In practice, the cluster correction means an eval set of "200 inputs from 40 users" has the power of "roughly 140 inputs from independent users." If the design calls for 1,300 paired inputs, that maps to roughly 1,800 inputs if each user contributes five and they correlate moderately.
Why teams ignore power
Three reasons recur, and all three are worth flagging.
The first is "we already have 200 inputs and we want to ship." The cost of doubling the set feels higher than the cost of an uncertain decision; in practice the next regression that ships through the underpowered eval costs more than the dataset extension would have. The Field Guide and the FAQ both make this point: the eval set is a leveraged investment 3.
The second is "the bootstrap interval is wide and we accept it." The bootstrap reports the interval honestly; the team's acceptance does not change the underlying inferential weakness. A 90% confidence interval on a 5-point delta that ranges from minus 6 to plus 16 is a coin flip, not a decision input.

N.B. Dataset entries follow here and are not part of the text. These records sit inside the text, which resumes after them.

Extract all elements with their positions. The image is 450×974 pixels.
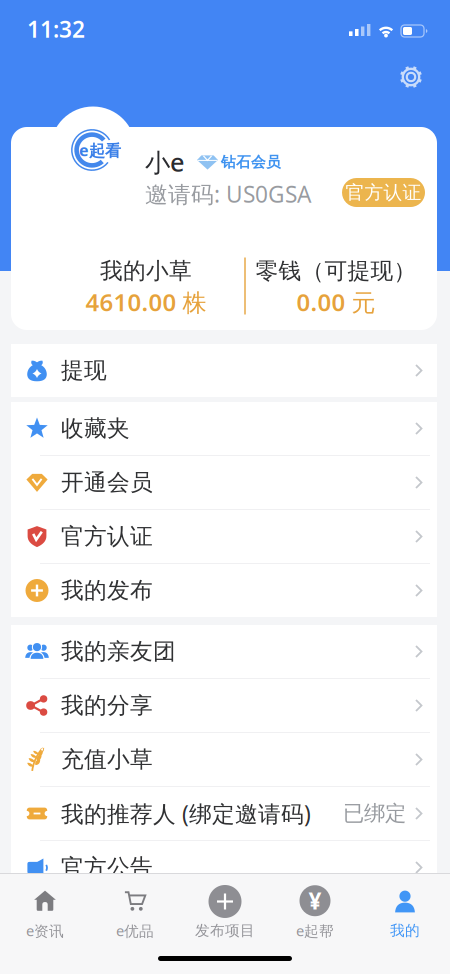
staticText: 邀请码: US0GSA	[145, 179, 311, 209]
staticText: 开通会员	[61, 469, 153, 496]
button[interactable]: Settings	[391, 57, 431, 97]
staticText: 收藏夹	[61, 415, 130, 442]
button[interactable]: 我的分享	[11, 679, 437, 732]
staticText: 零钱（可提现）	[256, 257, 416, 285]
staticText: 充值小草	[61, 746, 153, 773]
button[interactable]: 我的	[360, 874, 450, 952]
staticText: 11:32	[27, 14, 85, 44]
button[interactable]: 我的亲友团	[11, 625, 437, 678]
staticText: 0.00 元	[296, 286, 376, 318]
button[interactable]: e资讯	[0, 874, 90, 952]
button[interactable]: 官方认证	[342, 178, 425, 207]
staticText: e起帮	[296, 921, 334, 940]
button[interactable]: 我的发布	[11, 564, 437, 617]
staticText: 我的	[390, 922, 420, 940]
button[interactable]: 开通会员	[11, 456, 437, 509]
staticText: ¥	[308, 886, 322, 916]
button[interactable]: 官方认证	[11, 510, 437, 563]
staticText: 钻石会员	[221, 153, 281, 171]
button[interactable]: ¥	[270, 874, 360, 952]
button[interactable]: 官方公告	[11, 841, 437, 894]
button[interactable]: 提现	[11, 344, 437, 397]
staticText: 官方认证	[61, 523, 153, 550]
button[interactable]: 收藏夹	[11, 402, 437, 455]
staticText: 我的发布	[61, 577, 153, 604]
staticText: 官方公告	[61, 854, 153, 881]
staticText: 4610.00 株	[86, 286, 206, 318]
staticText: 官方认证	[346, 181, 422, 204]
staticText: 发布项目	[195, 922, 255, 940]
button[interactable]: 零钱（可提现）	[226, 256, 446, 318]
staticText: 我的分享	[61, 692, 153, 719]
button[interactable]: e优品	[90, 874, 180, 952]
button[interactable]: 我的小草	[46, 256, 246, 318]
staticText: 我的小草	[100, 257, 192, 285]
staticText: e优品	[116, 921, 154, 940]
button[interactable]: 发布项目	[180, 874, 270, 952]
staticText: 已绑定	[343, 800, 406, 827]
staticText: 我的亲友团	[61, 638, 176, 665]
staticText: e资讯	[26, 921, 64, 940]
button[interactable]: 充值小草	[11, 733, 437, 786]
button[interactable]: 我的推荐人 (绑定邀请码)	[11, 787, 437, 840]
staticText: 提现	[61, 357, 107, 384]
staticText: 小e	[145, 145, 185, 179]
staticText: 我的推荐人 (绑定邀请码)	[61, 798, 311, 828]
staticText: e起看	[79, 139, 121, 161]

The third is "we will compensate with more frequent runs." Repeated underpowered tests with naive multiple-comparison handling produce false discoveries on a timeline the team has no plan to correct. The multiple-comparisons page is the correction; the prior question is whether the underlying test is powered.
[!IMPORTANT]
Pick MDE before you pick N. Picking N first and reading the MDE off the math invites the team to argue the underpowered comparison was decisive when it was not 2.
Power for online A/B
Online A/B inherits the same logic with two differences. The pairing is rarely clean (users do not always see both arms), so the comparison is usually unpaired. The variance is usually larger due to clustering by user. Chatbot Arena reports model intervals from bootstrap on a sample-by-sample basis precisely because the underlying pairwise comparisons are noisy and the team wants the interval to reflect the actual signal 4. The same discipline applies to in-product A/B: design the comparison for the MDE that matters, and run it long enough.
The flywheel framing makes the same point at the program level: eval programs that under-invest in power produce shipping decisions that look statistical but are not 5.
What to do this week
- For each release-gated metric, write the MDE on the spec. The number is a product decision; argue it with whoever owns the product.
- Compute the required N for each metric at 80% power, alpha 0.05. If the eval set is smaller, treat that as a known underpowered state, not as something you can wish away.
- Run a pilot of fifty paired inputs to estimate the discordant-pair rate or the standard deviation of the difference. Plug it into the design.